【「佳く生きる」為の処方箋】(12) 夏の突然死にご用心

予報によると、今年の夏は例年以上の猛暑になるそうです。夏は暑さ・脱水・睡眠不足等で体調が崩れ易い季節。心筋梗塞や解離性大動脈瘤等による心臓突然死も起こり易くなります。特に、高血圧や心臓に持病のある人は、自覚症状が無くても知らず知らずのうちに体への負担が蓄積していますから、夏場はこれまで以上に体調管理に気をつけてほしいものです。降圧剤を服用している人は多いと思いますが、冬場からずっと同じ薬を飲み続けていないでしょうか。季節に合わせて衣替えをするように、本来なら降圧剤も薄着ならぬ減量をするべきです。何故なら、冬と夏では血圧が大きく変動するからです。皆さん、冬場は寒さの為に発汗が少ないと思いますが、それは皮膚の毛細血管が収縮して熱を放散しないようにしているからです。逆に夏場は、皮膚への血流を保ち、発汗を促して体温調節をする為、血管の抵抗が下がったりして自然と血圧が下がります。個人差はありますが、冬場に比べ10~20mmHgほど低下します。
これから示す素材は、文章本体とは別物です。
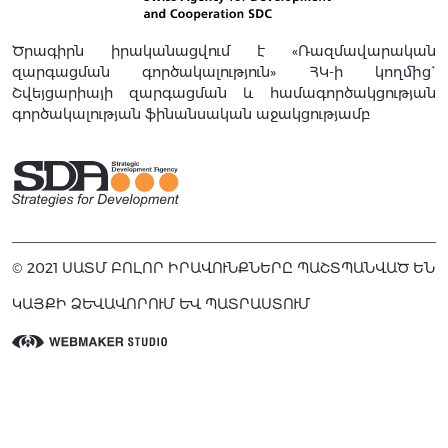
Ծրագիրն իրականացվում է «Ռազմավարական
զարգացման գործակալություն» ՀԿ-ի կողմից`
Շվեյցարիայի զարգացման և համագործակցության
գործակալության ֆինանսական աջակցությամբ
© 2021 ՍԱՏՄ ԲՈԼՈՐ ԻՐԱՎՈՒՆՔՆԵՐԸ ՊԱՇՏՊԱՆՎԱԾ ԵՆ
ԿԱՅՔԻ ՁԵՎԱՎՈՐՈՒՄ ԵՎ ՊԱՏՐԱՍՏՈՒՄ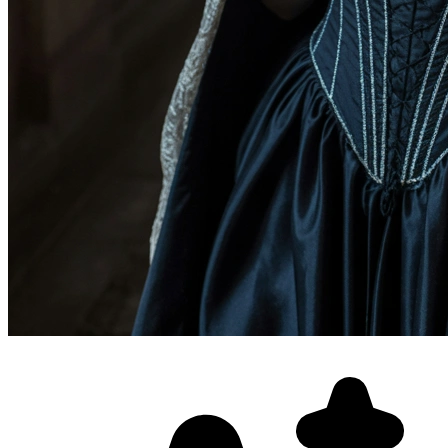
Фотосессия в студии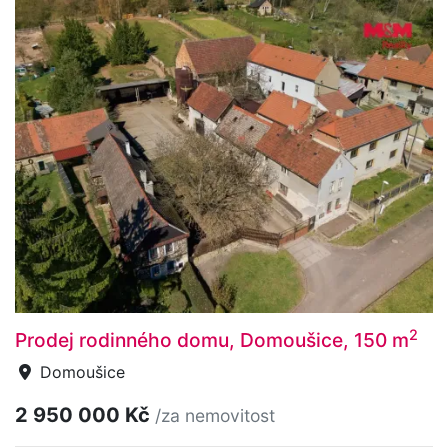
2
Prodej rodinného domu, Domoušice, 150 m
Domoušice
2 950 000 Kč
/za nemovitost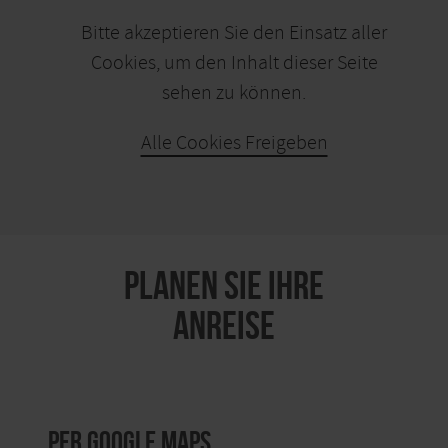
Bitte akzeptieren Sie den Einsatz aller
Cookies, um den Inhalt dieser Seite
sehen zu können.
Alle Cookies Freigeben
KARTE ÖFFNEN
PLANEN SIE IHRE
ANREISE
per Google Maps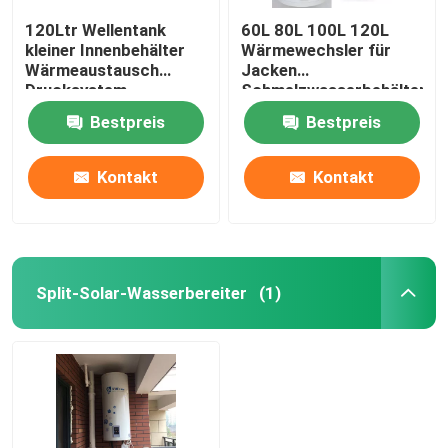
120Ltr Wellentank
60L 80L 100L 120L
kleiner Innenbehälter
Wärmewechsler für
Wärmeaustausch
Jacken
Drucksystem
Schmelzwasserbehälter
Wärmespeicher Emaille
Solarwasserbereiter
Bestpreis
Bestpreis
Solarwasserbehälter
vertikale Anlage
Kontakt
Kontakt
Split-Solar-Wasserbereiter
(1)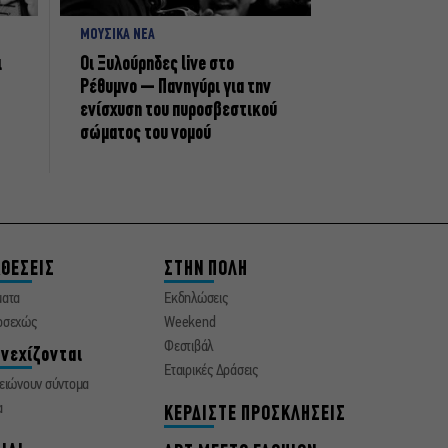
ΜΟΥΣΙΚΑ ΝΕΑ
ι
Οι Ξυλούρηδες live στο
Ρέθυμνο – Πανηγύρι για την
ενίσχυση του πυροσβεστικού
σώματος του νομού
ΘΕΣΕΙΣ
ΣΤΗΝ ΠΟΛΗ
ματα
Εκδηλώσεις
οσεχώς
Weekend
Φεστιβάλ
νεχίζονται
Εταιρικές Δράσεις
ειώνουν σύντομα
α
ΚΕΡΔΙΣΤΕ ΠΡΟΣΚΛΗΣΕΙΣ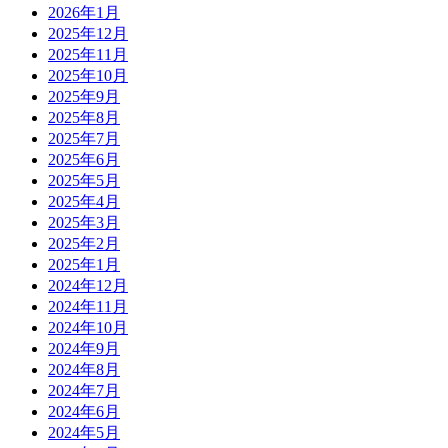
2026年1月
2025年12月
2025年11月
2025年10月
2025年9月
2025年8月
2025年7月
2025年6月
2025年5月
2025年4月
2025年3月
2025年2月
2025年1月
2024年12月
2024年11月
2024年10月
2024年9月
2024年8月
2024年7月
2024年6月
2024年5月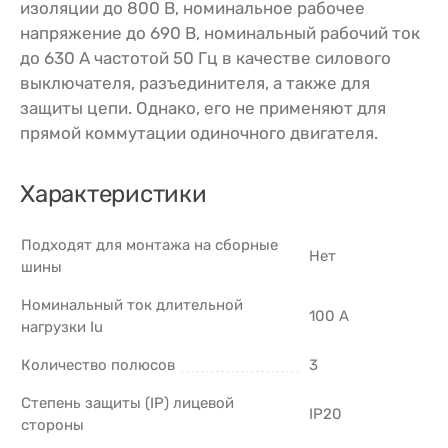
изоляции до 800 В, номинальное рабочее
напряжение до 690 В, номинальный рабочий ток
до 630 А частотой 50 Гц в качестве силового
выключателя, разъединителя, а также для
защиты цепи. Однако, его не применяют для
прямой коммутации одиночного двигателя.
Характеристики
Подходят для монтажа на сборные
Нет
шины
Номинальный ток длительной
100 А
нагрузки Iu
Количество полюсов
3
Степень защиты (IP) лицевой
IP20
стороны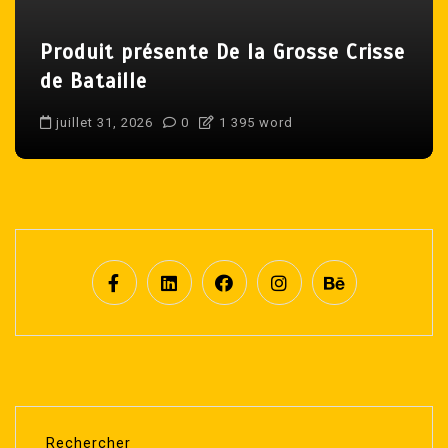
r
t
Produit présente De la Grosse Crisse
i
de Bataille
c
l
juillet 31, 2026
0
1 395 word
e
Rechercher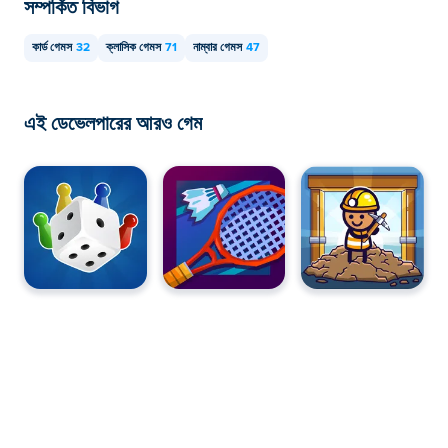
সম্পর্কিত বিভাগ
কার্ড গেমস
32
ক্লাসিক গেমস
71
নাম্বার গেমস
47
এই ডেভেলপারের আরও গেম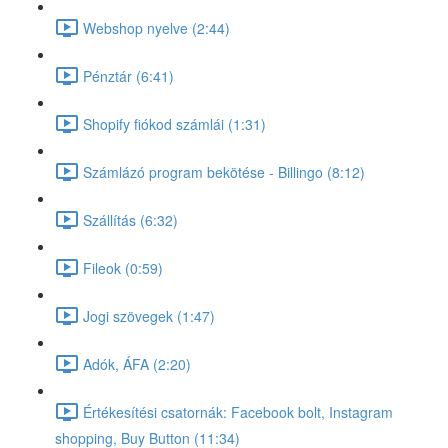
Webshop nyelve (2:44)
Pénztár (6:41)
Shopify fiókod számlái (1:31)
Számlázó program bekötése - Billingo (8:12)
Szállítás (6:32)
Fileok (0:59)
Jogi szövegek (1:47)
Adók, ÁFA (2:20)
Értékesítési csatornák: Facebook bolt, Instagram
shopping, Buy Button (11:34)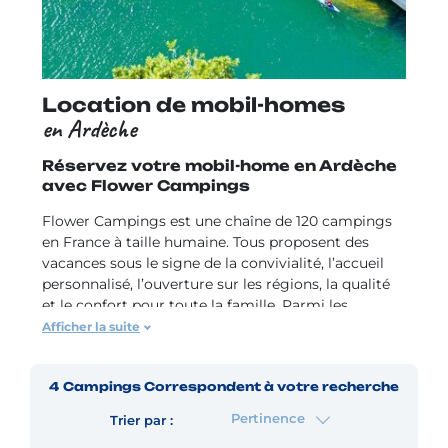
Location de mobil-homes
en Ardèche
Réservez votre mobil-home en Ardèche
avec Flower Campings
Flower Campings est une chaîne de 120 campings
en France à taille humaine. Tous proposent des
vacances sous le signe de la convivialité, l’accueil
personnalisé, l’ouverture sur les régions, la qualité
et le confort pour toute la famille. Parmi les
campings du réseau, des Flower Campings offrent
Afficher la suite
de la location de mobil-homes en Ardèche, toujours
à proximité de la rivière Ardèche.
4
Campings
Correspondent à votre recherche
Le Département de
l’Ardèche
(07) fait partie de la
Pertinence
Trier par :
région
Auvergne-Rhône-Alpes
, bien qu’ayant des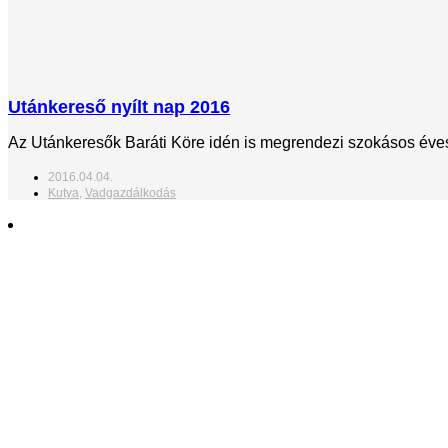
Utánkereső nyílt nap 2016
Az Utánkeresők Baráti Köre idén is megrendezi szokásos éves
2016.04.04.
Kutya
,
Vadgazdálkodás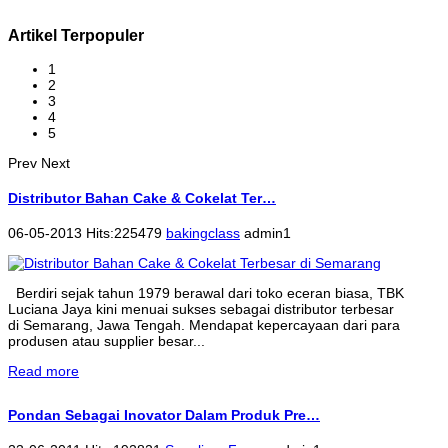
Artikel Terpopuler
1
2
3
4
5
Prev
Next
Distributor Bahan Cake & Cokelat Ter…
06-05-2013 Hits:225479
bakingclass
admin1
Berdiri sejak tahun 1979 berawal dari toko eceran biasa, TBK
Luciana Jaya kini menuai sukses sebagai distributor terbesar
di Semarang, Jawa Tengah. Mendapat kepercayaan dari para
produsen atau supplier besar...
Read more
Pondan Sebagai Inovator Dalam Produk Pre…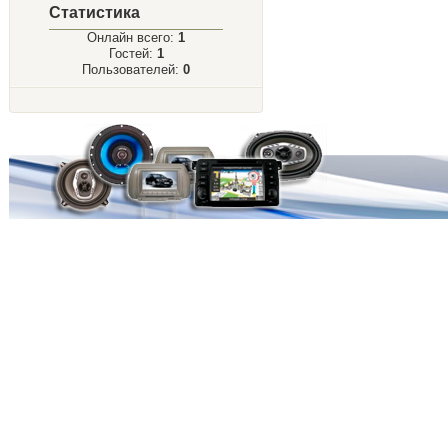
Статистика
Онлайн всего:
1
Гостей:
1
Пользователей:
0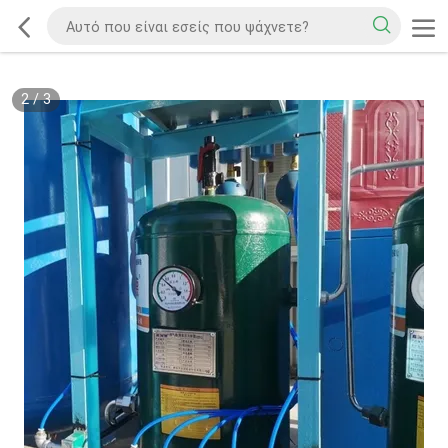
2
/
3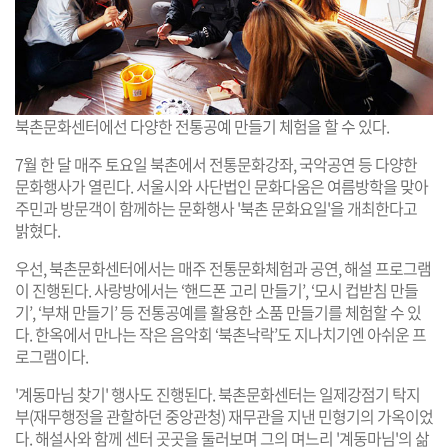
북촌문화센터에선 다양한 전통공예 만들기 체험을 할 수 있다.
7월 한 달 매주 토요일 북촌에서 전통문화강좌, 국악공연 등 다양한
문화행사가 열린다. 서울시와 사단법인 문화다움은 여름방학을 맞아
주민과 방문객이 함께하는 문화행사 '북촌 문화요일'을 개최한다고
밝혔다.
우선, 북촌문화센터에서는 매주 전통문화체험과 공연, 해설 프로그램
이 진행된다. 사랑방에서는 ‘핸드폰 고리 만들기’, ‘모시 컵받침 만들
기’, ‘부채 만들기’ 등 전통공예를 활용한 소품 만들기를 체험할 수 있
다. 한옥에서 만나는 작은 음악회 ‘북촌낙락’도 지나치기엔 아쉬운 프
로그램이다.
'계동마님 찾기' 행사도 진행된다. 북촌문화센터는 일제강점기 탁지
부(재무행정을 관할하던 중앙관청) 재무관을 지낸 민형기의 가옥이었
다. 해설사와 함께 센터 곳곳을 둘러보며 그의 며느리 '계동마님'의 삶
例えば普段、降圧剤で収縮期血圧を130〜140mmHg経度に抑えている人が、夏場になると110mmHgくらいにまで下がることもありますが、これは明らかに下がり過ぎです。実際、この時期は待合室等で低血圧発作を起こす患者さんが出てきます。時間は朝の11時から11時半辺り。やっと診察が終わって、後は会計だけとホッとした頃に、朝飲んだ降圧剤が効いてきて血圧が急低下し、倒れてしまうのです。診察が終わったという解放感・脱水・薬の効き過ぎ等が複合的に働いた結果と考えられます。何故か週の前半に多い傾向があります。因みに、心筋梗塞の発作は月曜日の午前に多いことがわかっています。

降圧剤を飲んでいる人は血圧を小まめに測って、下がり過ぎていないか、是非チェックをして下さい。いつもより2割も低下していたら要注意。薬を替えたり、量を減らしたりする対応が必要です。勿論、ふらつき・立ち眩み・手足が冷たい等の症状が出ている場合は既に黄色信号ですから、医師に相談を。降圧剤の効き過ぎは低血圧を招くだけでなく、腎臓への負担にもなります。もう1つ、注意したいのが脱水です。体の水分が足りなくなると血液がドロドロになり、血管が詰まったり、血栓(血の塊)ができ易くなったりします。誰でも汗をかくと脱水に傾きますが、降圧剤を飲んでいると、それが特に進み易い。抑々、降圧剤には体液量を減らす作用があるからです。また、狭心症のカテーテル治療で冠動脈にステント(金属製の筒)を留置している人も脱水が進み易いので、血栓ができ易くなります。そういうところに薬の飲み忘れが重なったりすると、いきなり冠動脈が詰まって心筋梗塞を起こすことも。最悪の場合、突然死に至ることもあります。脱水による体液バランスの乱れは、心房細動等の不整脈も招きます。心房細動は脳梗塞の引き金になりますが、脱水で血液がスムーズに流れないと血栓もでき易くなり、脳梗塞の危険性が上がるのです。兎も角、夏場は十分に水分補給をして脱水を予防することが肝心です。暑いからとビールをがぶ飲みしたりすると、アルコールの利尿作用で脱水が更に進むことも知っておいて下さい。確かに、キンキンに冷やしたビールは格別ですが、やはり飲み過ぎはいけません。働き盛りの方は無理をせず、「疲れた」と思ったら休憩することも大切です。夏本番。心臓を労り、元気に猛暑を乗り切りましょう。


天野篤(あまの・あつし) 心臓外科医・『順天堂医院』院長。1955年、埼玉県生まれ。日本大学医学部卒。『亀田総合病院』『新東京病院』等を経て、2002年に順天堂大学医学部心臓血管外科教授に就任。2012年2月18日に天皇陛下の冠動脈バイパス手術を執刀。2016年4月より現職。著書に『一途一心、命をつなぐ』(飛鳥新社)・『この道を生きる、心臓外科ひとすじ』(NHK出版新書)等。